(Saved entries)

====================

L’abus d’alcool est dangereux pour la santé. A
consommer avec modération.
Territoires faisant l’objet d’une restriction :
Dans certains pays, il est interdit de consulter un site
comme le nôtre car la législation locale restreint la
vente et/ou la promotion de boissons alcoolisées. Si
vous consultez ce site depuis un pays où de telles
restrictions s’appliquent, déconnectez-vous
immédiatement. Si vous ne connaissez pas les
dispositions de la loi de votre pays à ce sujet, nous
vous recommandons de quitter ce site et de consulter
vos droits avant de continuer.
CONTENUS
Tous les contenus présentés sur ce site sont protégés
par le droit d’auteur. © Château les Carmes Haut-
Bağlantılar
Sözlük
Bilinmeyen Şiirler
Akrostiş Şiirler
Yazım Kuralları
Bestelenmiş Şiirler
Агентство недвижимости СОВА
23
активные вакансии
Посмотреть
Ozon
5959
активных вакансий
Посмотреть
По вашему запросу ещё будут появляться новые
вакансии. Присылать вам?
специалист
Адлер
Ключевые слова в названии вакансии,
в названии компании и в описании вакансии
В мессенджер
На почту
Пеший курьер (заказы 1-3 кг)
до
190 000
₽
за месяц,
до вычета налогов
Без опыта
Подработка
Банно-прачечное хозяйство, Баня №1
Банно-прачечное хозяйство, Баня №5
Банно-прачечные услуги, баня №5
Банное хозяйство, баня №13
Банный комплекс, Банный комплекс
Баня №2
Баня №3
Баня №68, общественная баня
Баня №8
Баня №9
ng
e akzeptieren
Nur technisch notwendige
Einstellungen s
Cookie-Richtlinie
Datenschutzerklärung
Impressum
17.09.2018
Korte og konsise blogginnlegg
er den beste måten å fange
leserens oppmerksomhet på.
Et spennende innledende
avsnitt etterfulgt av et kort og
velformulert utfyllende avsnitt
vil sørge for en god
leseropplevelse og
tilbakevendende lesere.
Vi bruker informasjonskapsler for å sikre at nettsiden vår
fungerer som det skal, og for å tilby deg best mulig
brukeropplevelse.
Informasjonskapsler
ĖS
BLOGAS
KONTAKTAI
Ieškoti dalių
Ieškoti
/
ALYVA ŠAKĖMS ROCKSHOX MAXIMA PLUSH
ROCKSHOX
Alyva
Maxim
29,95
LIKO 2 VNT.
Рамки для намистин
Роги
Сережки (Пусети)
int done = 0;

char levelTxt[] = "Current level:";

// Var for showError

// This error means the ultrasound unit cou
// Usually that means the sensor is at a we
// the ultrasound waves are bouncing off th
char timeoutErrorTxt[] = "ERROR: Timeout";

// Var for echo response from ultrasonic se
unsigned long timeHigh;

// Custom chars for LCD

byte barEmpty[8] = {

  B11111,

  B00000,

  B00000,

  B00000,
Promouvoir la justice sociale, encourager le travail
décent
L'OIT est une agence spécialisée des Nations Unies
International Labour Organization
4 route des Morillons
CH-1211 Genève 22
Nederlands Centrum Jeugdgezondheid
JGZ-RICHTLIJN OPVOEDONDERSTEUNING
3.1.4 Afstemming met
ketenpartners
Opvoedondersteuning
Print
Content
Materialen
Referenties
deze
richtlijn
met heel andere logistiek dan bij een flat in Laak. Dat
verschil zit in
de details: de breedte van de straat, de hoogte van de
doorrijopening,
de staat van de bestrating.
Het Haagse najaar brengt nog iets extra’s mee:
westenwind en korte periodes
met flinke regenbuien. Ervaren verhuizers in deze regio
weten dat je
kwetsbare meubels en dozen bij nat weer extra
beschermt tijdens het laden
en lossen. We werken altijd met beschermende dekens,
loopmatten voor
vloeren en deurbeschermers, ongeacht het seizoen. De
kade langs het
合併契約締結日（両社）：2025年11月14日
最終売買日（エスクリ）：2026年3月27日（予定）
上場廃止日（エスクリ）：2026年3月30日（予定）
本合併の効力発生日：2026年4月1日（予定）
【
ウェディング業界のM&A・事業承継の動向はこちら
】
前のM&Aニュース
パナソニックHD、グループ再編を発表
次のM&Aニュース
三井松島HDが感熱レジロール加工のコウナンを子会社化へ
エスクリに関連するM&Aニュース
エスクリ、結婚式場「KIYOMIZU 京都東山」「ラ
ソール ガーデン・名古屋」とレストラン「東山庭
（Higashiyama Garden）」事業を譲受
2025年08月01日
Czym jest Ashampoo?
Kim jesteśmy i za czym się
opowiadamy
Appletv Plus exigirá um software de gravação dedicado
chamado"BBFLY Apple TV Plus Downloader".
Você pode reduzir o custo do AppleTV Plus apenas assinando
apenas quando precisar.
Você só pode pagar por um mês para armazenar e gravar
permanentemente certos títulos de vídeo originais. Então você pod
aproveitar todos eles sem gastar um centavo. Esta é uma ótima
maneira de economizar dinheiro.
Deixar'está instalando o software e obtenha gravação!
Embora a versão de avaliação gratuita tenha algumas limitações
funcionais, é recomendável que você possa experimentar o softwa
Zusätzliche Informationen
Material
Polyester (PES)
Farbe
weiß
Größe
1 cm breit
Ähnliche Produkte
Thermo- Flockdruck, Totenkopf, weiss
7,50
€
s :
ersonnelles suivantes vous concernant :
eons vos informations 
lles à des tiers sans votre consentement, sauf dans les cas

====================

* **Exercise requirements**: Write the entries above out again, unchanged and complete.

* **Exercise result**:
L’abus d’alcool est dangereux pour la santé. A
consommer avec modération.
Territoires faisant l’objet d’une restriction :
Dans certains pays, il est interdit de consulter un site
comme le nôtre car la législation locale restreint la
vente et/ou la promotion de boissons alcoolisées. Si
vous consultez ce site depuis un pays où de telles
restrictions s’appliquent, déconnectez-vous
immédiatement. Si vous ne connaissez pas les
dispositions de la loi de votre pays à ce sujet, nous
vous recommandons de quitter ce site et de consulter
vos droits avant de continuer.
CONTENUS
Tous les contenus présentés sur ce site sont protégés
par le droit d’auteur. © Château les Carmes Haut-
Bağlantılar
Sözlük
Bilinmeyen Şiirler
Akrostiş Şiirler
Yazım Kuralları
Bestelenmiş Şiirler
Агентство недвижимости СОВА
23
активные вакансии
Посмотреть
Ozon
5959
активных вакансий
Посмотреть
По вашему запросу ещё будут появляться новые
вакансии. Присылать вам?
специалист
Адлер
Ключевые слова в названии вакансии,
в названии компании и в описании вакансии
В мессенджер
На почту
Пеший курьер (заказы 1-3 кг)
до
190 000
₽
за месяц,
до вычета налогов
Без опыта
Подработка
Банно-прачечное хозяйство, Баня №1
Банно-прачечное хозяйство, Баня №5
Банно-прачечные услуги, баня №5
Банное хозяйство, баня №13
Банный комплекс, Банный комплекс
Баня №2
Баня №3
Баня №68, общественная баня
Баня №8
Баня №9
ng
e akzeptieren
Nur technisch notwendige
Einstellungen s
Cookie-Richtlinie
Datenschutzerklärung
Impressum
17.09.2018
Korte og konsise blogginnlegg
er den beste måten å fange
leserens oppmerksomhet på.
Et spennende innledende
avsnitt etterfulgt av et kort og
velformulert utfyllende avsnitt
vil sørge for en god
leseropplevelse og
tilbakevendende lesere.
Vi bruker informasjonskapsler for å sikre at nettsiden vår
fungerer som det skal, og for å tilby deg best mulig
brukeropplevelse.
Informasjonskapsler
ĖS
BLOGAS
KONTAKTAI
Ieškoti dalių
Ieškoti
/
ALYVA ŠAKĖMS ROCKSHOX MAXIMA PLUSH
ROCKSHOX
Alyva
Maxim
29,95
LIKO 2 VNT.
Рамки для намистин
Роги
Сережки (Пусети)
int done = 0;

char levelTxt[] = "Current level:";

// Var for showError

// This error means the ultrasound unit cou
// Usually that means the sensor is at a we
// the ultrasound waves are bouncing off th
char timeoutErrorTxt[] = "ERROR: Timeout";

// Var for echo response from ultrasonic se
unsigned long timeHigh;

// Custom chars for LCD

byte barEmpty[8] = {

  B11111,

  B00000,

  B00000,

  B00000,
Promouvoir la justice sociale, encourager le travail
décent
L'OIT est une agence spécialisée des Nations Unies
International Labour Organization
4 route des Morillons
CH-1211 Genève 22
Nederlands Centrum Jeugdgezondheid
JGZ-RICHTLIJN OPVOEDONDERSTEUNING
3.1.4 Afstemming met
ketenpartners
Opvoedondersteuning
Print
Content
Materialen
Referenties
deze
richtlijn
met heel andere logistiek dan bij een flat in Laak. Dat
verschil zit in
de details: de breedte van de straat, de hoogte van de
doorrijopening,
de staat van de bestrating.
Het Haagse najaar brengt nog iets extra’s mee:
westenwind en korte periodes
met flinke regenbuien. Ervaren verhuizers in deze regio
weten dat je
kwetsbare meubels en dozen bij nat weer extra
beschermt tijdens het laden
en lossen. We werken altijd met beschermende dekens,
loopmatten voor
vloeren en deurbeschermers, ongeacht het seizoen. De
kade langs het
合併契約締結日（両社）：2025年11月14日
最終売買日（エスクリ）：2026年3月27日（予定）
上場廃止日（エスクリ）：2026年3月30日（予定）
本合併の効力発生日：2026年4月1日（予定）
【
ウェディング業界のM&A・事業承継の動向はこちら
】
前のM&Aニュース
パナソニックHD、グループ再編を発表
次のM&Aニュース
三井松島HDが感熱レジロール加工のコウナンを子会社化へ
エスクリに関連するM&Aニュース
エスクリ、結婚式場「KIYOMIZU 京都東山」「ラ
ソール ガーデン・名古屋」とレストラン「東山庭
（Higashiyama Garden）」事業を譲受
2025年08月01日
Czym jest Ashampoo?
Kim jesteśmy i za czym się
opowiadamy
Appletv Plus exigirá um software de gravação dedicado
chamado"BBFLY Apple TV Plus Downloader".
Você pode reduzir o custo do AppleTV Plus apenas assinando
apenas quando precisar.
Você só pode pagar por um mês para armazenar e gravar
permanentemente certos títulos de vídeo originais. Então você pod
aproveitar todos eles sem gastar um centavo. Esta é uma ótima
maneira de economizar dinheiro.
Deixar'está instalando o software e obtenha gravação!
Embora a versão de avaliação gratuita tenha algumas limitações
funcionais, é recomendável que você possa experimentar o softwa
Zusätzliche Informationen
Material
Polyester (PES)
Farbe
weiß
Größe
1 cm breit
Ähnliche Produkte
Thermo- Flockdruck, Totenkopf, weiss
7,50
€
s :
ersonnelles suivantes vous concernant :
eons vos informations 
lles à des tiers sans votre consentement, sauf dans les cas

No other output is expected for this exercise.